** What you should do **
Restate word for word the lines that run from the one containing "identificar actividades sospechosas" to the last line of the data, both ends included.
── Supplied material ──
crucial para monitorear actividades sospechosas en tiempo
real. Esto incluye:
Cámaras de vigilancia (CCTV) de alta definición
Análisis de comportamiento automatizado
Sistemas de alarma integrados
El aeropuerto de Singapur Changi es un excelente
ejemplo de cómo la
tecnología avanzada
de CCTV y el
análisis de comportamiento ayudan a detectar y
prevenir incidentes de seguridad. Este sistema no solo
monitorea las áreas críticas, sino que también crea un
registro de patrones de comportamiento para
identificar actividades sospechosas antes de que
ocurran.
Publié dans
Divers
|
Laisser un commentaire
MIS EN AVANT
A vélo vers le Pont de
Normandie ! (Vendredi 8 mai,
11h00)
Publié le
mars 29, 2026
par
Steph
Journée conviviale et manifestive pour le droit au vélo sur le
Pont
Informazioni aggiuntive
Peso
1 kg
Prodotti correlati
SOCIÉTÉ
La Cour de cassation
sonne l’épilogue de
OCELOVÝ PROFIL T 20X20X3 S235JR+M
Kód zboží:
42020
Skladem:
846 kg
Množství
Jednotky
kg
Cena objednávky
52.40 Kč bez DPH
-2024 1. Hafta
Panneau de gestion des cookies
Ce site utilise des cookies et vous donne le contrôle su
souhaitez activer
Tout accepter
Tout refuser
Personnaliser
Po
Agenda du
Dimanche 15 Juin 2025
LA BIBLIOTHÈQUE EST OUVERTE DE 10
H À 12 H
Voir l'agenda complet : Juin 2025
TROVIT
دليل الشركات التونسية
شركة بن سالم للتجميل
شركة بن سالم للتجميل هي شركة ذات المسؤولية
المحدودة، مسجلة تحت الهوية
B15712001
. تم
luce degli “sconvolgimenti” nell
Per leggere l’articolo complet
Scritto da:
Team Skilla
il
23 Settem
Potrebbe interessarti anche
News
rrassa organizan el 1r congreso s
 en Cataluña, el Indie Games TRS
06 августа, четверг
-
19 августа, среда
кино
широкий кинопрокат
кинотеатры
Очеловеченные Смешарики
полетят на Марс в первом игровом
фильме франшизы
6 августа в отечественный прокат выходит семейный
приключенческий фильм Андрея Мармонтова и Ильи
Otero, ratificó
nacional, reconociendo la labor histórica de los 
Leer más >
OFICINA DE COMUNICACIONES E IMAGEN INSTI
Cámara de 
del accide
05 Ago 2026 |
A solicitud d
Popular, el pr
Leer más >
───
** Exercise result **
identificar actividades sospechosas antes de que
ocurran.
Publié dans
Divers
|
Laisser un commentaire
MIS EN AVANT
A vélo vers le Pont de
Normandie ! (Vendredi 8 mai,
11h00)
Publié le
mars 29, 2026
par
Steph
Journée conviviale et manifestive pour le droit au vélo sur le
Pont
Informazioni aggiuntive
Peso
1 kg
Prodotti correlati
SOCIÉTÉ
La Cour de cassation
sonne l’épilogue de
OCELOVÝ PROFIL T 20X20X3 S235JR+M
Kód zboží:
42020
Skladem:
846 kg
Množství
Jednotky
kg
Cena objednávky
52.40 Kč bez DPH
-2024 1. Hafta
Panneau de gestion des cookies
Ce site utilise des cookies et vous donne le contrôle su
souhaitez activer
Tout accepter
Tout refuser
Personnaliser
Po
Agenda du
Dimanche 15 Juin 2025
LA BIBLIOTHÈQUE EST OUVERTE DE 10
H À 12 H
Voir l'agenda complet : Juin 2025
TROVIT
دليل الشركات التونسية
شركة بن سالم للتجميل
شركة بن سالم للتجميل هي شركة ذات المسؤولية
المحدودة، مسجلة تحت الهوية
B15712001
. تم
luce degli “sconvolgimenti” nell
Per leggere l’articolo complet
Scritto da:
Team Skilla
il
23 Settem
Potrebbe interessarti anche
News
rrassa organizan el 1r congreso s
 en Cataluña, el Indie Games TRS
06 августа, четверг
-
19 августа, среда
кино
широкий кинопрокат
кинотеатры
Очеловеченные Смешарики
полетят на Марс в первом игровом
фильме франшизы
6 августа в отечественный прокат выходит семейный
приключенческий фильм Андрея Мармонтова и Ильи
Otero, ratificó
nacional, reconociendo la labor histórica de los 
Leer más >
OFICINA DE COMUNICACIONES E IMAGEN INSTI
Cámara de 
del accide
05 Ago 2026 |
A solicitud d
Popular, el pr
Leer más >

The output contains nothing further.